Question

The number $k$ is such that $\tan \\{ {\tan ^{ - 1}}\left( 2 \right) + {\tan ^{ - 1}}\left( {20k} \right)\\} = k$. Then the sum of all possible values of $k$ is-
A.$- \dfrac{{19}}{{40}}$
B.$- \dfrac{{21}}{{40}}$
C.0
D.$\dfrac{1}{5}$

Answer 1

Hint: We will first simplify the given expression using the formula ${\tan ^{ - 1}}x + {\tan ^{ - 1}}y = {\tan ^{ - 1}}\left( {\dfrac{{x - y}}{{1 - xy}}} \right)$ and ${\tan ^{ - 1}}\left( {\tan \theta } \right) = \theta$. We will get an equation in $k$.
Now, find the sum of values of $k$ using the condition that if the equation is $a{x^2} + bx + c = 0$, then the sum of all the roots of the equation is given by $- \dfrac{b}{a}$.

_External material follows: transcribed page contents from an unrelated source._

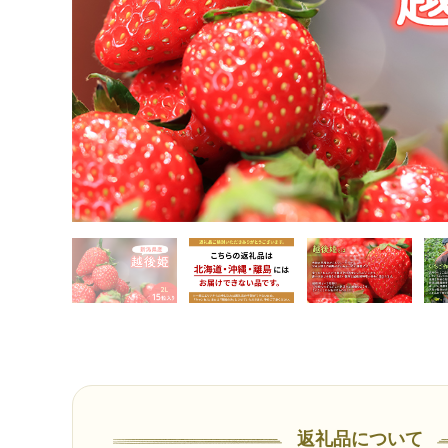
返礼品について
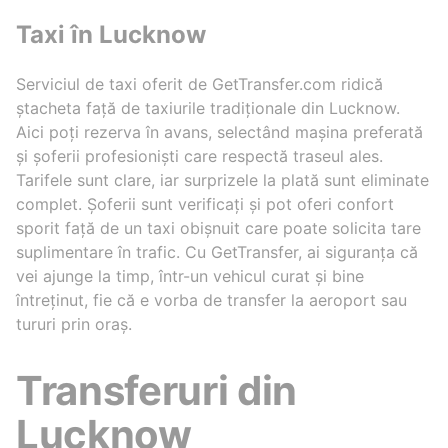
Taxi în Lucknow
Serviciul de taxi oferit de GetTransfer.com ridică
ștacheta față de taxiurile tradiționale din Lucknow.
Aici poți rezerva în avans, selectând mașina preferată
și șoferii profesioniști care respectă traseul ales.
Tarifele sunt clare, iar surprizele la plată sunt eliminate
complet. Șoferii sunt verificați și pot oferi confort
sporit față de un taxi obișnuit care poate solicita tare
suplimentare în trafic. Cu GetTransfer, ai siguranța că
vei ajunge la timp, într-un vehicul curat și bine
întreținut, fie că e vorba de transfer la aeroport sau
tururi prin oraș.
Transferuri din
Lucknow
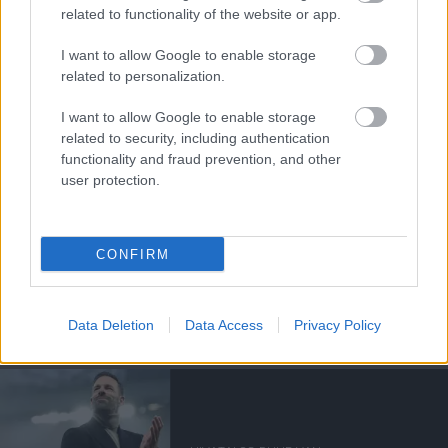
related to functionality of the website or app.
Támogatás
I want to allow Google to enable storage
related to personalization.
Támogasd adományoddal
I want to allow Google to enable storage
a ManUtdFanatics.hu működését!
related to security, including authentication
functionality and fraud prevention, and other
user protection.
CONFIRM
Kapcsolódó hírek
Data Deletion
Data Access
Privacy Policy
RUUD VAN NISTELROOY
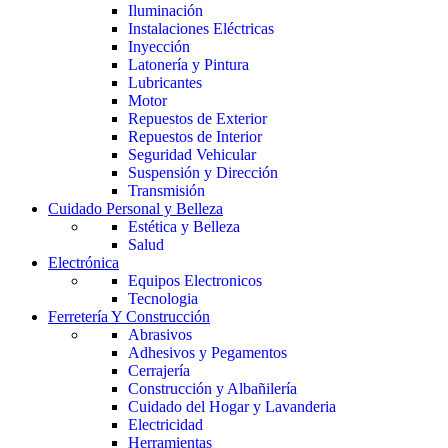
Iluminación
Instalaciones Eléctricas
Inyección
Latonería y Pintura
Lubricantes
Motor
Repuestos de Exterior
Repuestos de Interior
Seguridad Vehicular
Suspensión y Dirección
Transmisión
Cuidado Personal y Belleza
Estética y Belleza
Salud
Electrónica
Equipos Electronicos
Tecnologia
Ferretería Y Construcción
Abrasivos
Adhesivos y Pegamentos
Cerrajería
Construcción y Albañilería
Cuidado del Hogar y Lavanderia
Electricidad
Herramientas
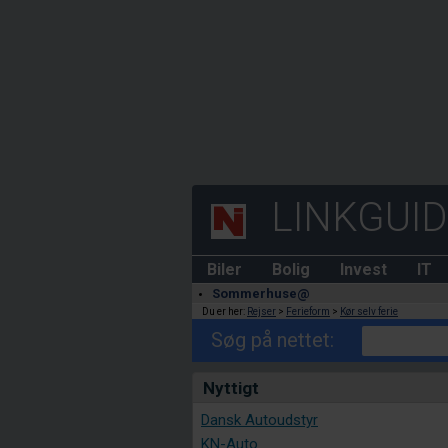
LINKGUI
Biler
Bolig
Invest
IT
Sommerhuse@
Du er her:
Rejser
>
Ferieform
>
Kør selv ferie
Søg på nettet:
Nyttigt
Dansk Autoudstyr
KN-Auto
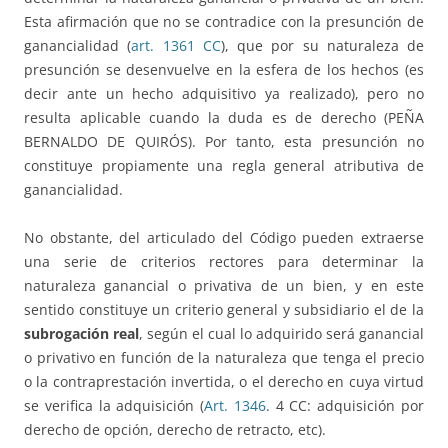
Esta afirmación que no se contradice con la presunción de
ganancialidad (
art. 1361 CC
), que por su naturaleza de
presunción se desenvuelve en la esfera de los hechos (es
decir ante un hecho adquisitivo ya realizado), pero no
resulta aplicable cuando la duda es de derecho (PEÑA
BERNALDO DE QUIRÓS). Por tanto, esta presunción no
constituye propiamente una regla general atributiva de
ganancialidad.
No obstante, del articulado del Código pueden extraerse
una serie de criterios rectores para determinar la
naturaleza ganancial o privativa de un bien, y en este
sentido constituye un criterio general y subsidiario el de la
subrogación real
, según el cual lo adquirido será ganancial
o privativo en función de la naturaleza que tenga el precio
o la contraprestación invertida, o el derecho en cuya virtud
se verifica la adquisición (
Art. 1346
. 4 CC: adquisición por
derecho de opción, derecho de retracto, etc).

Complete step-by-step answer:
First of all we will simplify the inner bracket of the given expression using the formula,
${\tan ^{ - 1}}x + {\tan ^{ - 1}}y = {\tan ^{ - 1}}\left( {\dfrac{{x - y}}{{1 - xy}}} \right)$
Therefore, we can rewrite, ${\tan ^{ - 1}}\left( 2 \right) + {\tan ^{ - 1}}\left( {20k} \right)$ as ${\tan ^{ - 1}}\left( {\dfrac{{2 + 20k}}{{1 - 2\left( {20k} \right)}}} \right) = {\tan ^{ - 1}}\left( {\dfrac{{2 + 20k}}{{1 - 40k}}} \right)$
Also, ${\tan ^{ - 1}}\left( {\tan \theta } \right) = \theta$
Thus,
$\tan \left( {{{\tan }^{ - 1}}\left( {\dfrac{{2 + 20k}}{{1 - 40k}}} \right)} \right) = k \\\ \left( {\dfrac{{2 + 20k}}{{1 - 40k}}} \right) = k \\\$
On simplifying we get,
$2 + 20k = k - 40{k^2} \\\ 40{k^2} + 19k + 2 = 0 \\\$
If the equation is $a{x^2} + bx + c = 0$, then the sum of all the roots of the equation is given by $- \dfrac{b}{a}$
Hence, sum of all the possible values of $k$ is $- \dfrac{{19}}{{40}}$
Hence, option A is correct.

Note: The formula ${\tan ^{ - 1}}x + {\tan ^{ - 1}}y = {\tan ^{ - 1}}\left( {\dfrac{{x - y}}{{1 - xy}}} \right)$ will help in simplifying the question.
If $a{x^2} + bx + c = 0$, then the sum of all the roots of the equation is given by $- \dfrac{b}{a}$ and the product of roots is given by $\dfrac{c}{a}$